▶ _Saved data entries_
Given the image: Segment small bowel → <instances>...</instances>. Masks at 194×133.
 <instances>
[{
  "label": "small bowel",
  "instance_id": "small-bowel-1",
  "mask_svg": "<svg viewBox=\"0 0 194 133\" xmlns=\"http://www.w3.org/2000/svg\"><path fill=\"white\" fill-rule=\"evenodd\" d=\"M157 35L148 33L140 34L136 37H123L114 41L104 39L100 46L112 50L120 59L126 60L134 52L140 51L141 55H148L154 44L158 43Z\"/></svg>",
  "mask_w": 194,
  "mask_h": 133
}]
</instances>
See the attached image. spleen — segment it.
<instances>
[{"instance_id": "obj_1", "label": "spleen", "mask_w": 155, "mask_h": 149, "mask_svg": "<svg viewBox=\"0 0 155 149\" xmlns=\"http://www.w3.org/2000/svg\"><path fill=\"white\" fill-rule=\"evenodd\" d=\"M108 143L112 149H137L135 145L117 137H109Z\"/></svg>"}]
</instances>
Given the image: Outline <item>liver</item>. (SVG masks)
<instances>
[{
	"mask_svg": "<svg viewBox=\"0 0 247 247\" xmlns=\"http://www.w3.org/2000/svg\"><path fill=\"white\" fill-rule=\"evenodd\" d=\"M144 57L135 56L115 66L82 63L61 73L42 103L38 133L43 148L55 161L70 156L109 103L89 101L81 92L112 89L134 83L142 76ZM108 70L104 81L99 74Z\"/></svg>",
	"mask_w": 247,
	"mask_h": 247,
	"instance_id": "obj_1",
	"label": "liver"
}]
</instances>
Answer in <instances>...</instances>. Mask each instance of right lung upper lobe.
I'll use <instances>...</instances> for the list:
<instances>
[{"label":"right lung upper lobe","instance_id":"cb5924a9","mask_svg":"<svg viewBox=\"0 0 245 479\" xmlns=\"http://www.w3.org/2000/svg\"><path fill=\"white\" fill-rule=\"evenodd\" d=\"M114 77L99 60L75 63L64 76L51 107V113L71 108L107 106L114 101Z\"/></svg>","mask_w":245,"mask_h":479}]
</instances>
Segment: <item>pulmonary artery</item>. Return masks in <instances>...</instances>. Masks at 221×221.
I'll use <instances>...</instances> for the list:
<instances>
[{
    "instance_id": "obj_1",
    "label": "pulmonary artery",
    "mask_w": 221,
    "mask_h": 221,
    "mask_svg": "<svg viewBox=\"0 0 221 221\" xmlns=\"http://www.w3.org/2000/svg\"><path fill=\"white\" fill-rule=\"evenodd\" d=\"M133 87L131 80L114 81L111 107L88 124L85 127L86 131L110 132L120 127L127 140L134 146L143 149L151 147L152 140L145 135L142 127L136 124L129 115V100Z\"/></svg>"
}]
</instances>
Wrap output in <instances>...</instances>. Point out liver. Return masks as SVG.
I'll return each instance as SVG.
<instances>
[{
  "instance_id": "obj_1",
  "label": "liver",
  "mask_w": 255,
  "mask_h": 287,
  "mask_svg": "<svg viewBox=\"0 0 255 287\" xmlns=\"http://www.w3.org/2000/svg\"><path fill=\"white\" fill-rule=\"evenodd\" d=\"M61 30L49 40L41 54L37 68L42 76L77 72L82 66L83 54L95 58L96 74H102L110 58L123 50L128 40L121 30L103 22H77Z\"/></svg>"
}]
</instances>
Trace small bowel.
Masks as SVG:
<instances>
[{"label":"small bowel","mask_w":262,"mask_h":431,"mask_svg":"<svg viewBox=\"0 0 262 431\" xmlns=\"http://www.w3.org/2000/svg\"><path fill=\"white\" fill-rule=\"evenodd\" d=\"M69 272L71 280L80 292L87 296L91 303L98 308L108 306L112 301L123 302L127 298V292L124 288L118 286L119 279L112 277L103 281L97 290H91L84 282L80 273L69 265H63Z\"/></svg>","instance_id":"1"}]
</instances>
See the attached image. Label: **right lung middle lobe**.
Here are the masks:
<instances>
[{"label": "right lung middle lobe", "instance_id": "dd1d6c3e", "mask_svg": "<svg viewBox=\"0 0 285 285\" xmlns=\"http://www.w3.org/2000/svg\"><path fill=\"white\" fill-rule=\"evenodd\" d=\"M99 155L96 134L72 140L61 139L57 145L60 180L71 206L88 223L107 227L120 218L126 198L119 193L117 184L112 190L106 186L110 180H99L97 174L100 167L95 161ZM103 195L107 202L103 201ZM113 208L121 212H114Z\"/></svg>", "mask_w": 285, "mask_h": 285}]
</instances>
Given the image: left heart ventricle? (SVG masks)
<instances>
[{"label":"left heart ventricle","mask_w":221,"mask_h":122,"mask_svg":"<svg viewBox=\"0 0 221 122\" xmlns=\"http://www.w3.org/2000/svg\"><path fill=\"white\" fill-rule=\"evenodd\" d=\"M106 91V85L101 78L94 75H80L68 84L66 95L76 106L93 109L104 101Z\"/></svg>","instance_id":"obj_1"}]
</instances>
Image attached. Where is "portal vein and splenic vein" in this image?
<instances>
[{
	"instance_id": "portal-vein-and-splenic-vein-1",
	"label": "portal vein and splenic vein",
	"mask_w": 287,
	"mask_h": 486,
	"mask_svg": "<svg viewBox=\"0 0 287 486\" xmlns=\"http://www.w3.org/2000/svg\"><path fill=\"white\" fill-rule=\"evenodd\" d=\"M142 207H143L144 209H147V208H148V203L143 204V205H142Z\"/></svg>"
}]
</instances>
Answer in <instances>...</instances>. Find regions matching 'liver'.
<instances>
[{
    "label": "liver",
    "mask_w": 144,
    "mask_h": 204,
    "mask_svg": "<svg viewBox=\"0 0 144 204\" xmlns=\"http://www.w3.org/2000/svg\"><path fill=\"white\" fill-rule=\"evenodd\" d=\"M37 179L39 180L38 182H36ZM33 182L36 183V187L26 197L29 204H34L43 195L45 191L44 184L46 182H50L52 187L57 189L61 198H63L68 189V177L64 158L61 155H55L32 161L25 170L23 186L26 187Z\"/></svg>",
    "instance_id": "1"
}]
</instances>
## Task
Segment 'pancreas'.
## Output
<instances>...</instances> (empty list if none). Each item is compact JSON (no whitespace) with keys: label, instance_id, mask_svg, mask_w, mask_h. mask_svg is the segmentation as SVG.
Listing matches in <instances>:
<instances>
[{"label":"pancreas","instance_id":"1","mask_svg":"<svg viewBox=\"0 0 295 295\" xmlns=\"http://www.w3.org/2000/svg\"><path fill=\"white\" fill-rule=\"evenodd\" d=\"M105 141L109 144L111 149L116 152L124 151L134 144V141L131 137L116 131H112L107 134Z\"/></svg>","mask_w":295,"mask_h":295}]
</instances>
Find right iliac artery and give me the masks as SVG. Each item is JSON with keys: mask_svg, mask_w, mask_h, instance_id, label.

▶ _What to work on_
Please reproduce each record precisely as written.

▶ _Problem solution_
Given the image: Segment small bowel → <instances>...</instances>. Masks at 194×133.
 <instances>
[{
  "label": "small bowel",
  "instance_id": "small-bowel-1",
  "mask_svg": "<svg viewBox=\"0 0 194 133\" xmlns=\"http://www.w3.org/2000/svg\"><path fill=\"white\" fill-rule=\"evenodd\" d=\"M157 35L148 33L140 34L136 37H123L114 41L104 39L100 46L112 50L120 59L126 60L134 52L140 51L141 55H148L154 44L158 43Z\"/></svg>",
  "mask_w": 194,
  "mask_h": 133
}]
</instances>
See the attached image. spleen — segment it.
<instances>
[{"instance_id": "obj_1", "label": "spleen", "mask_w": 155, "mask_h": 149, "mask_svg": "<svg viewBox=\"0 0 155 149\" xmlns=\"http://www.w3.org/2000/svg\"><path fill=\"white\" fill-rule=\"evenodd\" d=\"M108 143L112 149H137L135 145L117 137H109Z\"/></svg>"}]
</instances>
Given the image: Outline <item>liver</item>. (SVG masks)
<instances>
[{
	"mask_svg": "<svg viewBox=\"0 0 247 247\" xmlns=\"http://www.w3.org/2000/svg\"><path fill=\"white\" fill-rule=\"evenodd\" d=\"M144 57L135 56L115 66L82 63L61 73L42 103L38 133L43 148L55 161L70 156L109 103L89 101L81 92L112 89L134 83L142 76ZM108 70L104 81L99 74Z\"/></svg>",
	"mask_w": 247,
	"mask_h": 247,
	"instance_id": "obj_1",
	"label": "liver"
}]
</instances>
Answer in <instances>...</instances>. Mask each instance of right lung upper lobe.
I'll use <instances>...</instances> for the list:
<instances>
[{"label":"right lung upper lobe","instance_id":"cb5924a9","mask_svg":"<svg viewBox=\"0 0 245 479\" xmlns=\"http://www.w3.org/2000/svg\"><path fill=\"white\" fill-rule=\"evenodd\" d=\"M114 77L99 60L75 63L64 76L51 107V113L71 108L107 106L114 101Z\"/></svg>","mask_w":245,"mask_h":479}]
</instances>
Segment: <item>pulmonary artery</item>. Return masks in <instances>...</instances>. Masks at 221×221.
I'll use <instances>...</instances> for the list:
<instances>
[{
    "instance_id": "obj_1",
    "label": "pulmonary artery",
    "mask_w": 221,
    "mask_h": 221,
    "mask_svg": "<svg viewBox=\"0 0 221 221\" xmlns=\"http://www.w3.org/2000/svg\"><path fill=\"white\" fill-rule=\"evenodd\" d=\"M133 87L131 80L114 81L111 107L88 124L85 127L86 131L110 132L120 127L127 140L134 146L143 149L151 147L152 140L145 135L142 127L136 124L129 115V100Z\"/></svg>"
}]
</instances>
Wrap output in <instances>...</instances>. Point out liver. Return masks as SVG.
I'll return each instance as SVG.
<instances>
[{
  "instance_id": "obj_1",
  "label": "liver",
  "mask_w": 255,
  "mask_h": 287,
  "mask_svg": "<svg viewBox=\"0 0 255 287\" xmlns=\"http://www.w3.org/2000/svg\"><path fill=\"white\" fill-rule=\"evenodd\" d=\"M61 30L49 40L41 54L37 68L42 76L77 72L82 66L83 54L95 58L96 74H102L110 58L123 50L128 40L121 30L103 22H77Z\"/></svg>"
}]
</instances>
Trace small bowel.
Masks as SVG:
<instances>
[{"label":"small bowel","mask_w":262,"mask_h":431,"mask_svg":"<svg viewBox=\"0 0 262 431\" xmlns=\"http://www.w3.org/2000/svg\"><path fill=\"white\" fill-rule=\"evenodd\" d=\"M69 272L71 280L80 292L87 296L91 303L98 308L108 306L112 301L123 302L127 298V292L124 288L118 286L119 279L112 277L103 281L97 290H91L84 282L80 273L69 265H63Z\"/></svg>","instance_id":"1"}]
</instances>
See the attached image. Label: **right lung middle lobe**.
Here are the masks:
<instances>
[{"label": "right lung middle lobe", "instance_id": "dd1d6c3e", "mask_svg": "<svg viewBox=\"0 0 285 285\" xmlns=\"http://www.w3.org/2000/svg\"><path fill=\"white\" fill-rule=\"evenodd\" d=\"M99 155L96 134L72 140L61 139L57 145L60 180L71 206L88 223L107 227L120 218L126 198L119 193L117 184L112 190L106 186L110 180H99L97 174L100 167L95 161ZM103 195L107 202L103 201ZM113 208L121 212H114Z\"/></svg>", "mask_w": 285, "mask_h": 285}]
</instances>
Given the image: left heart ventricle? (SVG masks)
<instances>
[{"label":"left heart ventricle","mask_w":221,"mask_h":122,"mask_svg":"<svg viewBox=\"0 0 221 122\" xmlns=\"http://www.w3.org/2000/svg\"><path fill=\"white\" fill-rule=\"evenodd\" d=\"M106 91V85L101 78L94 75H80L68 84L66 95L76 106L93 109L104 101Z\"/></svg>","instance_id":"obj_1"}]
</instances>
Image attached. Where is "portal vein and splenic vein" in this image?
<instances>
[{
	"instance_id": "portal-vein-and-splenic-vein-1",
	"label": "portal vein and splenic vein",
	"mask_w": 287,
	"mask_h": 486,
	"mask_svg": "<svg viewBox=\"0 0 287 486\" xmlns=\"http://www.w3.org/2000/svg\"><path fill=\"white\" fill-rule=\"evenodd\" d=\"M142 207H143L144 209H147V208H148V203L143 204V205H142Z\"/></svg>"
}]
</instances>
Answer in <instances>...</instances>. Find regions matching 'liver'.
<instances>
[{
    "label": "liver",
    "mask_w": 144,
    "mask_h": 204,
    "mask_svg": "<svg viewBox=\"0 0 144 204\" xmlns=\"http://www.w3.org/2000/svg\"><path fill=\"white\" fill-rule=\"evenodd\" d=\"M37 179L39 180L38 182H36ZM33 182L36 183V187L26 197L29 204H34L43 195L45 191L44 184L46 182H50L52 187L57 189L61 198H63L68 189V177L64 158L61 155H55L32 161L25 170L23 186L26 187Z\"/></svg>",
    "instance_id": "1"
}]
</instances>
## Task
Segment 'pancreas'.
## Output
<instances>...</instances> (empty list if none). Each item is compact JSON (no whitespace) with keys: label, instance_id, mask_svg, mask_w, mask_h. mask_svg is the segmentation as SVG.
Listing matches in <instances>:
<instances>
[{"label":"pancreas","instance_id":"1","mask_svg":"<svg viewBox=\"0 0 295 295\" xmlns=\"http://www.w3.org/2000/svg\"><path fill=\"white\" fill-rule=\"evenodd\" d=\"M105 141L109 144L111 149L116 152L124 151L134 144V141L131 137L116 131H112L107 134Z\"/></svg>","mask_w":295,"mask_h":295}]
</instances>
Find right iliac artery and give me the masks as SVG. Each item is JSON with keys: mask_svg, mask_w, mask_h, instance_id, label.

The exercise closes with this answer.